After graduation, international students in Canada become eligible for a three-year postgraduate work permit. At least one year after proficient employment In Canada, international students receive a significant advantage through the points system for the convenience of permanent residency. In some provinces, there are programs (with numerical limits) that allow foreign nationals with a master’s or PhD from a Canadian university to obtain permanent residency, including, in many cases, without a job offer.
Meanwhile, in the US, the annual limit of 140,000 employment-based green cards, which includes dependent spouses and children of the principal immigrant, is too low. That annual limit also includes a per-country limit of 7 percent for each country, which puts a burden on potential employment-based immigrants primarily from India, but also those born in China and the Philippines.

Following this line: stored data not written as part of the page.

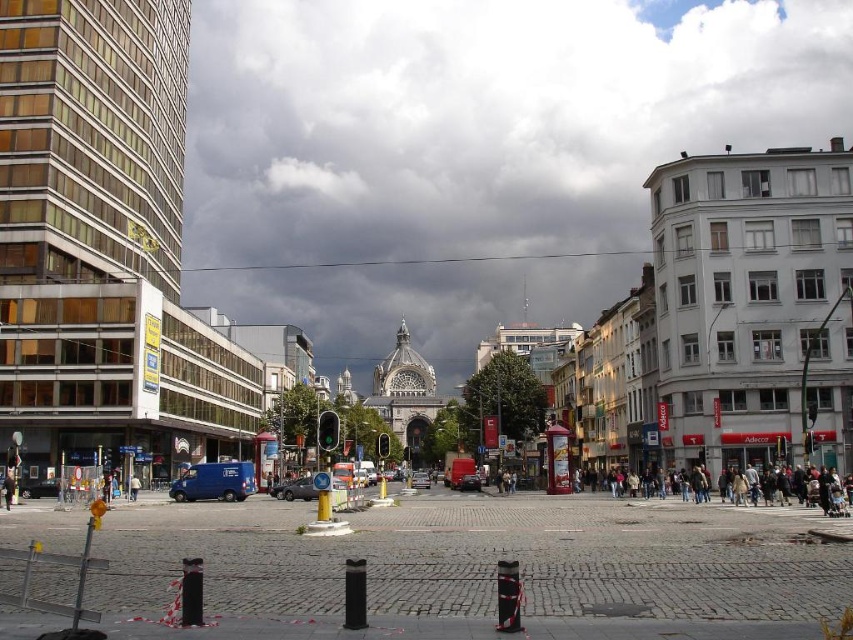 Is the position of shiny silver car at center more distant than that of metallic silver car at center?

No, it is in front of metallic silver car at center.

Between point (279, 497) and point (418, 472), which one is positioned behind?

The point (418, 472) is behind.

I want to click on shiny silver car at center, so click(297, 490).

Can you confirm if cloudy sky at center is shorter than shiny silver car at center?

No, cloudy sky at center is not shorter than shiny silver car at center.

Can you confirm if cloudy sky at center is smaller than shiny silver car at center?

Actually, cloudy sky at center might be larger than shiny silver car at center.

Where is `cloudy sky at center`? cloudy sky at center is located at coordinates (469, 150).

You are a GUI agent. You are given a task and a screenshot of the screen. Output one action in this format:
    pyautogui.click(x=<x>, y=<y>)
    Task: Click on the cloudy sky at center
    This screenshot has width=853, height=640.
    Given the screenshot: What is the action you would take?
    pyautogui.click(x=469, y=150)

Who is shorter, cloudy sky at center or metallic silver car at center?

With less height is metallic silver car at center.

Is cloudy sky at center taller than metallic silver car at center?

Correct, cloudy sky at center is much taller as metallic silver car at center.

The image size is (853, 640). What do you see at coordinates (469, 150) in the screenshot?
I see `cloudy sky at center` at bounding box center [469, 150].

The height and width of the screenshot is (640, 853). In order to click on cloudy sky at center in this screenshot , I will do `click(469, 150)`. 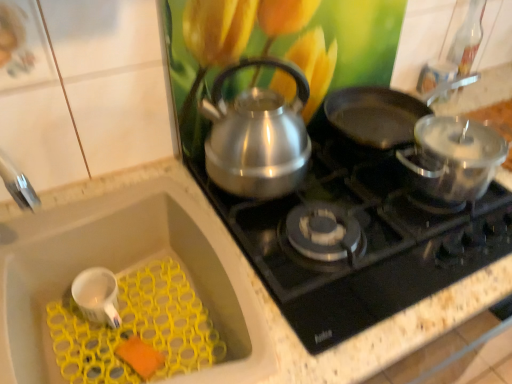 At what (x,y) coordinates should I click in order to perform the action: click on polished stainless steel kettle at upper center. Please return your answer as a coordinate pair (x, y). This screenshot has height=384, width=512. Looking at the image, I should click on (366, 239).

Locate an element on the screen. The height and width of the screenshot is (384, 512). shiny black frying pan at upper right is located at coordinates (383, 112).

In order to click on satin silver kettle at center in this screenshot , I will do `click(257, 136)`.

The width and height of the screenshot is (512, 384). Describe the element at coordinates (257, 136) in the screenshot. I see `satin silver kettle at center` at that location.

Measure the distance between point [180,259] and camera.

The distance of point [180,259] from camera is 36.89 inches.

The height and width of the screenshot is (384, 512). What are the coordinates of `polished stainless steel kettle at upper center` in the screenshot? It's located at (366, 239).

From a real-world perspective, is satin silver kettle at center over white matte sink at lower left?

Yes, from a real-world perspective, satin silver kettle at center is above white matte sink at lower left.

Is satin silver kettle at center turned away from white matte sink at lower left?

No, white matte sink at lower left is not at the back of satin silver kettle at center.

Who is bigger, satin silver kettle at center or white matte sink at lower left?

white matte sink at lower left is bigger.

In the image, is satin silver kettle at center on the left side or the right side of white matte sink at lower left?

satin silver kettle at center is positioned on white matte sink at lower left's right side.

Looking at the image, does polished stainless steel kettle at upper center seem bigger or smaller compared to satin silver kettle at center?

polished stainless steel kettle at upper center is bigger than satin silver kettle at center.

Does point (405, 257) lie behind point (238, 189)?

No.

How distant is polished stainless steel kettle at upper center from satin silver kettle at center?

polished stainless steel kettle at upper center and satin silver kettle at center are 6.60 inches apart.

Between polished stainless steel kettle at upper center and satin silver kettle at center, which one has larger width?

polished stainless steel kettle at upper center.

Which is in front, point (141, 205) or point (381, 101)?

The point (141, 205) is in front.

Does white matte sink at lower left have a lesser height compared to shiny black frying pan at upper right?

No.

From the image's perspective, is white matte sink at lower left above or below shiny black frying pan at upper right?

white matte sink at lower left is situated lower than shiny black frying pan at upper right in the image.

How many degrees apart are the facing directions of white matte sink at lower left and shiny black frying pan at upper right?

white matte sink at lower left and shiny black frying pan at upper right are facing 0.712 degrees away from each other.

Is white matte sink at lower left facing away from white matte mug at lower left?

Yes, white matte sink at lower left is positioned with its back facing white matte mug at lower left.

Considering the sizes of objects white matte sink at lower left and white matte mug at lower left in the image provided, who is shorter, white matte sink at lower left or white matte mug at lower left?

With less height is white matte mug at lower left.

Considering the relative sizes of white matte sink at lower left and white matte mug at lower left in the image provided, is white matte sink at lower left bigger than white matte mug at lower left?

Yes.

Is white matte sink at lower left in front of or behind white matte mug at lower left in the image?

Clearly, white matte sink at lower left is in front of white matte mug at lower left.

Is white matte mug at lower left placed right next to polished stainless steel kettle at upper center?

white matte mug at lower left and polished stainless steel kettle at upper center are not in contact.

Is white matte mug at lower left at the left side of polished stainless steel kettle at upper center?

Yes, white matte mug at lower left is to the left of polished stainless steel kettle at upper center.

Considering the relative sizes of white matte mug at lower left and polished stainless steel kettle at upper center in the image provided, is white matte mug at lower left smaller than polished stainless steel kettle at upper center?

Yes.

From a real-world perspective, which object rests below the other?

In real-world perspective, shiny black frying pan at upper right is lower.

Is shiny black frying pan at upper right wider or thinner than satin silver kettle at center?

In the image, shiny black frying pan at upper right appears to be wider than satin silver kettle at center.

From the image's perspective, which one is positioned lower, shiny black frying pan at upper right or satin silver kettle at center?

satin silver kettle at center, from the image's perspective.

Locate an element on the screen. This screenshot has width=512, height=384. kettle that is on the left side of shiny black frying pan at upper right is located at coordinates 257,136.

Is point (114, 323) positioned after point (85, 248)?

No, it is in front of (85, 248).

Can you confirm if white matte mug at lower left is taller than white matte sink at lower left?

In fact, white matte mug at lower left may be shorter than white matte sink at lower left.

From the image's perspective, is white matte mug at lower left located above or below white matte sink at lower left?

From the image's perspective, white matte mug at lower left appears above white matte sink at lower left.

In the image, there is a satin silver kettle at center. Where is `sink below it (from a real-world perspective)`? sink below it (from a real-world perspective) is located at coordinates (121, 270).

This screenshot has width=512, height=384. I want to click on gas stove on the right of satin silver kettle at center, so click(366, 239).

When comparing their distances from white matte sink at lower left, does satin silver kettle at center or polished stainless steel kettle at upper center seem further?

polished stainless steel kettle at upper center.

Looking at the image, which one is located closer to shiny black frying pan at upper right, satin silver kettle at center or polished stainless steel kettle at upper center?

polished stainless steel kettle at upper center is closer to shiny black frying pan at upper right.

Estimate the real-world distances between objects in this image. Which object is further from polished stainless steel kettle at upper center, white matte sink at lower left or satin silver kettle at center?

white matte sink at lower left is further to polished stainless steel kettle at upper center.

Based on the photo, from the image, which object appears to be farther from satin silver kettle at center, white matte sink at lower left or polished stainless steel kettle at upper center?

white matte sink at lower left is further to satin silver kettle at center.

From the image, which object appears to be nearer to polished stainless steel kettle at upper center, white matte sink at lower left or shiny black frying pan at upper right?

shiny black frying pan at upper right is positioned closer to the anchor polished stainless steel kettle at upper center.

Looking at the image, which one is located further to shiny black frying pan at upper right, polished stainless steel kettle at upper center or satin silver kettle at center?

The object further to shiny black frying pan at upper right is satin silver kettle at center.

Estimate the real-world distances between objects in this image. Which object is further from white matte sink at lower left, polished stainless steel kettle at upper center or shiny black frying pan at upper right?

shiny black frying pan at upper right is positioned further to the anchor white matte sink at lower left.

Considering their positions, is white matte mug at lower left positioned closer to polished stainless steel kettle at upper center than white matte sink at lower left?

white matte sink at lower left is closer to polished stainless steel kettle at upper center.

Find the location of a particular element. sink located between white matte mug at lower left and shiny black frying pan at upper right in the left-right direction is located at coordinates (121, 270).

Identify the location of gas stove situated between satin silver kettle at center and shiny black frying pan at upper right from left to right. (366, 239).

This screenshot has height=384, width=512. I want to click on sink between white matte mug at lower left and polished stainless steel kettle at upper center, so click(x=121, y=270).

Where is `appliance between satin silver kettle at center and white matte sink at lower left in the vertical direction`? appliance between satin silver kettle at center and white matte sink at lower left in the vertical direction is located at coordinates (97, 296).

In employment-based second preference (EB-2) under the current law, and because of the limited number of green card issuances, the current backlog of 568,414 Indian citizens would require an estimated 195 years to disappear. Congressional Research Service (CRS). If no remedial steps are taken, the total backlog for all three employment-based categories for Indians will increase to an estimated 2,195,795 persons by FY 2030 from the current figure of 915,497 estimated.

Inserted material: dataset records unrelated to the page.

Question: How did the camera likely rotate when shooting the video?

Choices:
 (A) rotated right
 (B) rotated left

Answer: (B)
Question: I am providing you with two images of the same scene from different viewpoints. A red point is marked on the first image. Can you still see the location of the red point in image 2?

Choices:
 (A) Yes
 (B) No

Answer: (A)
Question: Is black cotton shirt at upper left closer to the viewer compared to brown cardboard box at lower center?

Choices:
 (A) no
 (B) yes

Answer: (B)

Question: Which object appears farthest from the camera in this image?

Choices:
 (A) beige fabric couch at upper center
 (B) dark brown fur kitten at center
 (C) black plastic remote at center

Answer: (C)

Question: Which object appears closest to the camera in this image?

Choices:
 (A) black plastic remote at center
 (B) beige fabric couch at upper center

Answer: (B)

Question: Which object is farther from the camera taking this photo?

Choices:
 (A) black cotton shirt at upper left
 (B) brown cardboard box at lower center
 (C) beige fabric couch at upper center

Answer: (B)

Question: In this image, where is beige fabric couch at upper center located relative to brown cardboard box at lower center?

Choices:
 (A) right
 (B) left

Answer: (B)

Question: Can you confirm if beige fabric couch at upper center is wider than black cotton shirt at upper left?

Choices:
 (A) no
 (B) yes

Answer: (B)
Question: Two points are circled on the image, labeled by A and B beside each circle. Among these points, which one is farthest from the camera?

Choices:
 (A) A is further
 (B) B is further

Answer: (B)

“We must let that number drop: Within a decade, more than two million people will be queuing for employment-based green cards for years or decades,” Anderson said.
He explained that the points system works mostly in Canada because it operates under a broad mandate that would likely be considered an unconstitutional delegation of authority from Congress to the executive branch in the US. That broad mandate in Canada allows the government the flexibility and ability to respond to employer needs.
However, it is impossible to implement that part of the system in the US due to the country’s different government structures. It can also take years for a US federal agency to publish and enforce a regulation.
Instead of a points-based system, Anderson suggested that an increase in the annual limit for H-1B temporary visas and employment-based green cards or the exemption of specific categories of people from the annual limit would provide the needed flexibility.
He pointed to recommendations made by the National Security Commission on Artificial Intelligence (NSCAI), doubling the annual number of employment-based green cards, eliminating per-country limits and creating startup visas for immigrant entrepreneurs Because many innovations have been realized. through entrepreneurship.
The NSCAI had also advocated for increasing the usefulness of H-1B visas and creating a new “emerging and disruptive technology” visa. In addition, it advocated that allowing dual intent for F-1 students would facilitate the admission of international students. It also states that international doctoral students in STEM fields should be exempt from the annual limit for green cards.
Anderson also pointed to proposals for the Citizenship Act, which would help improve the immigration system and address the green-card backlog. For critics, he had a parting shot – “It’s the immigrants whose efforts led to the vaccines for Pfizer and Moderna!”